Les écoles de jeu vidéo sont des lieux où le sexisme et la misogynie sont alimentés et rarement questionnés. Le manque de diversité des promotions et l’approche trop souvent technique de ces formations ne permettent pas de mener des réflexions de fond sur le jeu vidéo et des responsabilités de créateurices. Pour celleux qui enseignent ou interviennent dans des formations des métiers du jeu vidéo, il est impératif de relier la création de jeu vidéo à d’autres disciplines (histoire, sociologie, sciences politiques…) et de montrer des jeux vidéo expressifs, activistes tout en laissant la place et la liberté pour en faire. 

Une fois que cette conscience anti-masculiniste a été élaborée, il est important de s’exprimer à ce sujet également, être ouvert aux critiques et ne pas craindre d’être perçus comme traîtres à son genre. 
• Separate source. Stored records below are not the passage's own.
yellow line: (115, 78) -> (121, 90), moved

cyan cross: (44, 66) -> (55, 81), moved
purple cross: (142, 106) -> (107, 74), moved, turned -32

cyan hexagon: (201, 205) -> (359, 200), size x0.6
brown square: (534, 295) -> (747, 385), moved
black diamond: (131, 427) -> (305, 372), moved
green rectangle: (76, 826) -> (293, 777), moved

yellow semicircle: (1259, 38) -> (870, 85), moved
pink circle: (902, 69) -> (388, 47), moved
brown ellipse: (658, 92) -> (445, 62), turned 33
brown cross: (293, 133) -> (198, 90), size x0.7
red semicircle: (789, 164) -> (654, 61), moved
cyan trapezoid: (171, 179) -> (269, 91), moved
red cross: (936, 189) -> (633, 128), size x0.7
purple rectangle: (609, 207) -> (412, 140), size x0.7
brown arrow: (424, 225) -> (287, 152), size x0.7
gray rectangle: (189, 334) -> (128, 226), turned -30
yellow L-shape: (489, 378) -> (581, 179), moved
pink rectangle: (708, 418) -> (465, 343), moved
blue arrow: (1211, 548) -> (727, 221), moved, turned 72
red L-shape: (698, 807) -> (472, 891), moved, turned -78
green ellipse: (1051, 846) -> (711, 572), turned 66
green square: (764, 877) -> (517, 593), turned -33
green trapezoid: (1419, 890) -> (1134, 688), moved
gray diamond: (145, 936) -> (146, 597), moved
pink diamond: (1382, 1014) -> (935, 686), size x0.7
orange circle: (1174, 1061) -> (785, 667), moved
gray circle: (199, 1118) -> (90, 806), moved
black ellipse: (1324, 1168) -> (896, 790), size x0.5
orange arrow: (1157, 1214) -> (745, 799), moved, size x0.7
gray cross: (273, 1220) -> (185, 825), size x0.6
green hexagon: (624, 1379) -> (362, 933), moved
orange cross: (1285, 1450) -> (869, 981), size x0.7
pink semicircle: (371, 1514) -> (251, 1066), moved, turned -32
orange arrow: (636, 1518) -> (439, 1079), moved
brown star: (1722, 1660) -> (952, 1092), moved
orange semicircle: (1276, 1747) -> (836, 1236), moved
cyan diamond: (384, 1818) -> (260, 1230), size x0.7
Enfin, éventuellement, il est envisageable de faire des jeux :

  • sur la santé mentale
  • au sujet des autres violences masculines (psychologiques, symboliques, économiques…) 
  • au sujet de grandir “en tant qu’homme”, “comme un homme” au sein de différentes classes sociales
  •  au sujet de la masculinité blanche 
  •  avec ou au sujet de relations sentimentales, amicales saines
  • questionnant l’hétérosexualité

Tous ces jeux doivent être faits avec empathie et altruisme, et inclure d’autres catégories de personnes et comment cela les affecte. Les hommes ne doivent pas produire des jeux sur leurs histoires seulement pour leur bien être. Ces jeux au sujet de la domination masculine ne doivent pas être utilisés comme des outils thérapeutiques et ainsi écarter les personnes opprimées. Ils doivent permettre de montrer les masculinités et les réalités de la domination afin de mieux les comprendre et les déconstruire.